Yes it will run one but when you need two it will run two


----------



## Praetor (Mar 12, 2005)

Without much difficulty you can buy a NF4U board and have it modded to a NF4SLI


----------



## Livzz (Mar 14, 2005)

What is SLI? does that mean it can handle 2 video cards??? whats the point in that? you only use one screen at a time...
i am very confused!


----------



## mgoldb2 (Mar 14, 2005)

Livzz said:
			
		

> What is SLI? does that mean it can handle 2 video cards??? whats the point in that? you only use one screen at a time...
> i am very confused!





> Scanline Interleave is a mode in which two Pixelfx are connected and render in alternate turns, one handling odd, the other handling even scanlines of the actual output. Each Pixelfx stores only half of the image and half of the depth buffer data in its own local framebuffer, effectively doubling the number of pixels.

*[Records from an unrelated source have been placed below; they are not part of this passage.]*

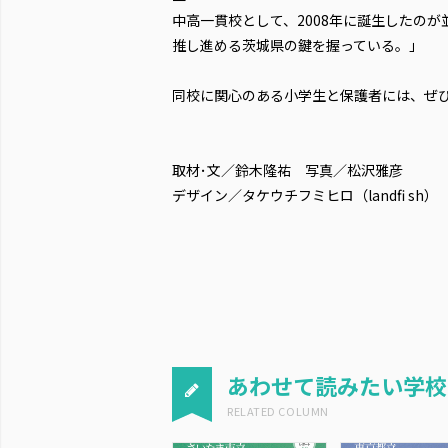
中高一貫校として、2008年に誕生したの
推し進める茨城県の鍵を握っている。」
同校に関心のある小学生と保護者には、ぜ
取材･文／鈴木隆祐 写真／松沢雅彦
デザイン／タケウチフミヒロ（landfi sh）
あわせて読みたい学校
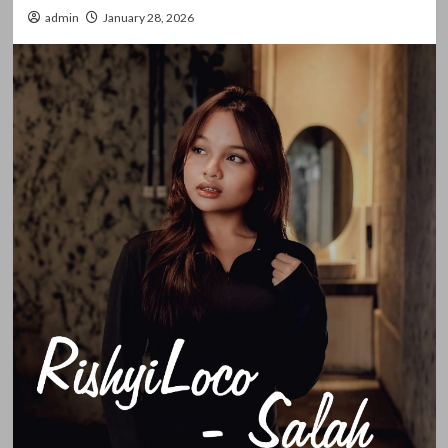
admin
January 28, 2026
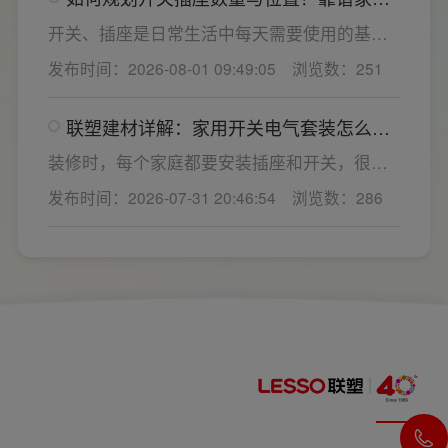
开关电气套装品牌怎么选？
的家用开关电气套装厂家，可以同时搞定开关
开关、插座是日常生活中每天需要使用的基础
插座、配电箱、多媒体布线箱等全套产品，采
电气配件。随着家用电器的普及，需要的电源
发布时间：2026-08-01 09:49:05
浏览数：251
购与售后更省心。
插座和开关也会越来越多。装修前期除了规划
点位，挑选靠谱的家用开关电气套装品牌同样
联塑建材详解：家用开关电气套装怎么
关键。如果装修时开关、插座的数量设置不
选，开关插座怎么安装更安全
够，或者开关、插座的位置设置不合理，会给
装修时，每个家庭都要安装插座和开关，很多
今后的日常生活带来诸多不便，甚至留下安全
业主在挑选家用开关电气套装之后，并不清楚
发布时间：2026-07-31 20:46:54
浏览数：286
隐患。 所以装修前一定要精心规划开关、插座
插座、开关合理的离地高度以及规范的安装方
数量和位置。
式，稍有疏忽就会埋下用电隐患。想要居家用
电长久安全，必须做到选对产品+规范安装双重
达标。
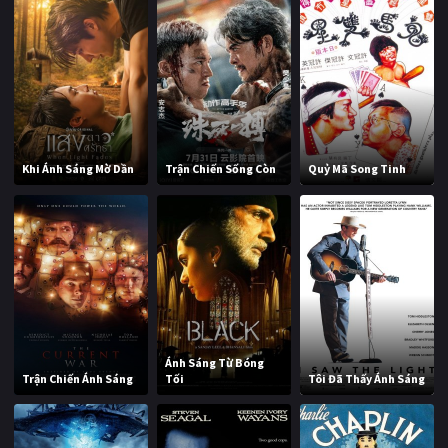
Khi Ánh Sáng Mờ Dần
Trận Chiến Sống Còn
Quỷ Mã Song Tinh
Ánh Sáng Từ Bóng
Trận Chiến Ánh Sáng
Tối
Tôi Đã Thấy Ánh Sáng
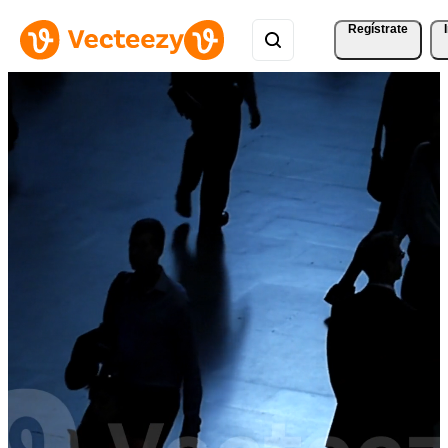
Regístrate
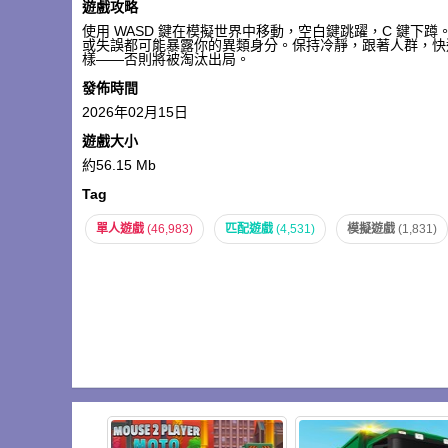
遊戲攻略
使用 WASD 鍵在模擬世界中移動，空白鍵跳躍，C 鍵
或失誤都可能暴露你的異類身分。保持冷靜，跟著人群，快
樣——否則將被淘汰出局。
發佈時間
2026年02月15日
遊戲大小
約56.15 Mb
Tag
單人遊戲
(46,983)
匹配遊戲
(4,531)
模擬遊戲
(1,831)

In otherwise it greatly increases the performance in video games by each video card only having to do half the work it used to.

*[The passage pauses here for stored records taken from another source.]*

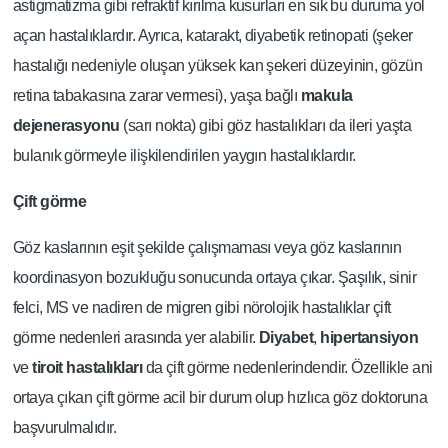
astigmatizma gibi refraktif kırılma kusurları en sık bu duruma yol
açan hastalıklardır. Ayrıca, katarakt, diyabetik retinopati (şeker
hastalığı nedeniyle oluşan yüksek kan şekeri düzeyinin, gözün
retina tabakasına zarar vermesi), yaşa bağlı
makula
dejenerasyonu
(sarı nokta) gibi göz hastalıkları da ileri yaşta
bulanık görmeyle ilişkilendirilen yaygın hastalıklardır.
Çift görme
Göz kaslarının eşit şekilde çalışmaması veya göz kaslarının
koordinasyon bozukluğu sonucunda ortaya çıkar. Şaşılık, sinir
felci, MS ve nadiren de migren gibi nörolojik hastalıklar çift
görme nedenleri arasında yer alabilir.
Diyabet
,
hipertansiyon
ve
tiroit hastalıkları
da çift görme nedenlerindendir. Özellikle ani
ortaya çıkan çift görme acil bir durum olup hızlıca göz doktoruna
başvurulmalıdır.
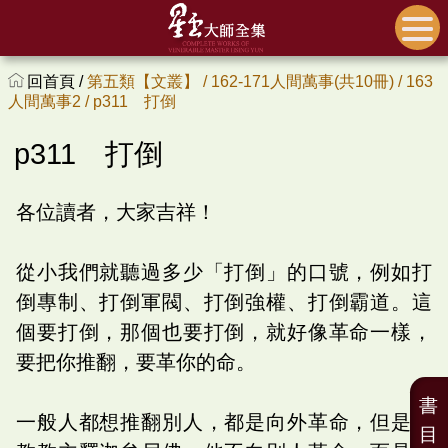
回首頁 /
第五類【文叢】 /
162-171人間萬事(共10冊) /
163
人間萬事2 /
p311 打倒
p311 打倒
各位讀者，大家吉祥！
從小我們就聽過多少「打倒」的口號，例如打
倒專制、打倒軍閥、打倒強權、打倒霸道。這
個要打倒，那個也要打倒，就好像革命一樣，
要把你推翻，要革你的命。
書
一般人都想推翻別人，都是向外革命，但是佛
目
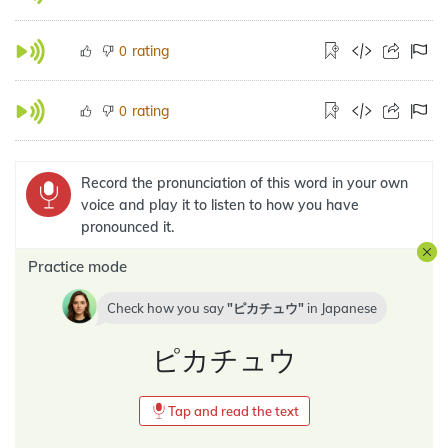
rating
0
rating
0
Record the pronunciation of this word in your own
voice and play it to listen to how you have
pronounced it.
Practice mode
Check how you say
ピカチュウ
in
Japanese
ピカチュウ
Tap and read the text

Also it quite possiable for a computer to have 2 screens but that not the point of SLI.


----------



## Cromewell (Mar 14, 2005)

> In otherwise it greatly increases the performance in video games by each video card only having to do half the work it used to.


To a point, it also increases the load on the CPU so unless you're playing a graphically heavy game that is light on the CPU with graphically heavy settings (ie. 8xAA + 16xAF) there isn't much advantage


----------



## JasonYu (Mar 15, 2005)

Exploded_Monitor said:
			
		

> Is it possible to buy an SLI Motherboard, and not run 2 video cards(I need to save up lol..)
> Thanks for helping a computer newbie.



There is a card for u to set use dual PCI-Express 8X or PCI-Express 16X. SLI techology change a PCI-Express 16X to dual PCI-Express 8X. When u just use one display card, u use the card to set the motherboard using PCI-Express 16X. When u use SLI, u must set the card to use dual PCI-Express 8X.


----------



## Blue (Mar 15, 2005)

Yes there really is not much advantage using SLI when it comes to the higher end cards anyway but you can always use 2 lower end vid cards (saving little though) and have it perform "Closer" to a higher end video card. Sli has it's advantages but not really necessary as I say if you purchase a high end videocard at which point it becomes way too expensive.


----------



## mgoldb2 (Mar 15, 2005)

Cromewell said:
			
		

> To a point, it also increases the load on the CPU so unless you're playing a graphically heavy game that is light on the CPU with graphically heavy settings (ie. 8xAA + 16xAF) there isn't much advantage



Well you would hope if the person spent the money to buy two graphic cards that he would be planning on playing it 1600X1200 with 8XAA and 16Xaf or something close to that otherwise he wasted his money.


----------



## Cromewell (Mar 16, 2005)

> Well you would hope if the person spent the money to buy two graphic cards that he would be planning on playing it 1600X1200 with 8XAA and 16Xaf or something close to that otherwise he wasted his money.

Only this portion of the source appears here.